Gospatric ‘Gos’ Home, who died on Easter Saturday (11 April 2020) aged 87, will be best remembered for creating and developing the Christian Resources Exhibition which, under his direction, became the largest annual show of church-based resources in Europe.
The son of a renowned author and artist, Gos undertook his national service as an officer in the Royal Fusiliers, City of London Regiment, which included fighting in Korea. He studied modern history at Pembroke College, Oxford, before embarking on a distinguished career in commercial publishing and exhibition management. By the 1970s, he was IPC’s international director before becoming managing director of Argus Press’ exhibitions companies.
In 1979, he spoke of his and his wife, Diana’s turn from ‘passive church goers to pro-active Christians’ at a Marriage Encounter weekend in South Wales, following the birth of the final of their three children. So it was that a few years later, recovering from a hip replacement operation in 1984, he heard someone say ‘pick up and read’ – the same words given to St Augustine. But where Augustine picked up the Bible, Gos took hold of the UK Christian Handbook!
‘It wasn’t the voice of God but Ernie Barnett, owner of a chain of St Andrew’s Christian bookshops!’ he recalled. ‘Laid up for days on end, Ernie suggested I read the UK Christian Handbook. I did – from cover to cover.’ Its 5,000 entries spanned publishers, charities, architects, missions, newspapers, magazines, bookshops and much more. Gos had already been prompted to run an exhibition for church leaders and officers by his wife, Diana, who believed her husband’s experience in the secular exhibition world was preparing him for what would become CRE.

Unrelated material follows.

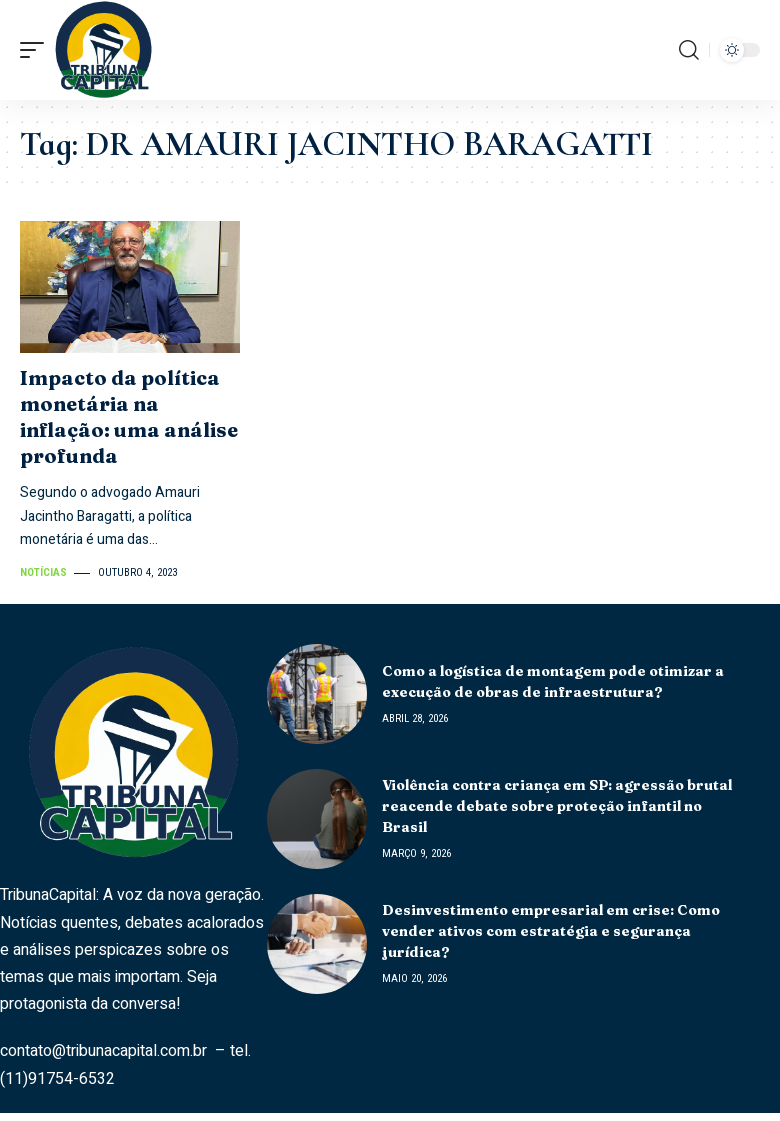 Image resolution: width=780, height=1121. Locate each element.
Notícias (43, 572)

He took the plunge and the first exhibition, held at the Royal Horticultural Halls in London in 1984, featuring some 120 organisations, was attended by 8,200 church leaders, including Archbishop Robert Runcie, Cardinal Hume and church members from all over the country. Revd Richard Chartres was chaplain at the first exhibition.
A truly ecumenical event, successive exhibitions were attended and opened by luminaries that included several more archbishops, among them Desmond Tutu, Princess Anne and celebrities such as Sir Cliff Richard, Roy Castle and, more recently, actress Sally Phillips. He started several other exhibitions in this period including the Education Show, the Natural Stone Show and the Library and Information Show. Still devoted to his first creation, even in his late 80s, he attended National CRE as honorary president in October 2019 at Sandown Park in Surrey.
His greatest achievement, however, is largely unknown to most people. In 1963, aged 30, and with initial capital of £64, he founded Quadrant, a not-for-profit housing association, in partnership with Revd Nick Stacey, Rector of Woolwich. The two men sought to understand the difficulties of London’s poor and homeless by visiting them in person. On one such visit, to a homeless hostel that smelled ‘like cabbages and stale urine’, a mother showed them the basement where her children slept. Her four-year-old daughter had suffered a rat bite to her cheek. This was the other side of London in the ‘swinging 60s’.
‘We didn’t have any qualifications in housing management,’ recalled Gos. ‘This meant we weren’t stuck in our ways. We were more adventurous. We did everything ourselves in our spare time.’ Now called London & Quadrant, the association currently holds a £34 billion property portfolio and houses hundreds of thousands of Londoners in some 110,000 homes, with 100,000 more in the pipeline, including Barking Riverside, an enormous brownfield site on the River Thames. He was involved on the L&Q board until 2000.
‘Our business model was, and remains committed to both social and commercial principles,’ said L&Q’s CEO David Montague, who worked alongside the two late founders for many years. ‘It really is an extraordinary story.’
Over the years, Gos also played an active role in his local church, St Mary’s, Princes Risborough, where he chaired the committee to develop the church, and was chair of governors at the local CE primary school. In retirement, he pursued his love of family, place and history and chaired the committee forming Britain’s first museum about the history of the Huguenots in Rochester and in various roles related to his Scottish Clan Home.
Those who knew him well describe Gos as having the heart of a lion and the tenacity of a terrier. Above all, he was a gentleman, a man of his word, unassuming and modest, one of the ‘old school’. Devoted to his family, he was at his happiest at home in the Chilterns where he lived for nearly 43 years – surrounded by Diana, his son, two daughters and grandchildren.
In thousands of homes and churches throughout the UK, many people are, unknowingly, benefitting from one man’s passion and determination to make a genuine difference.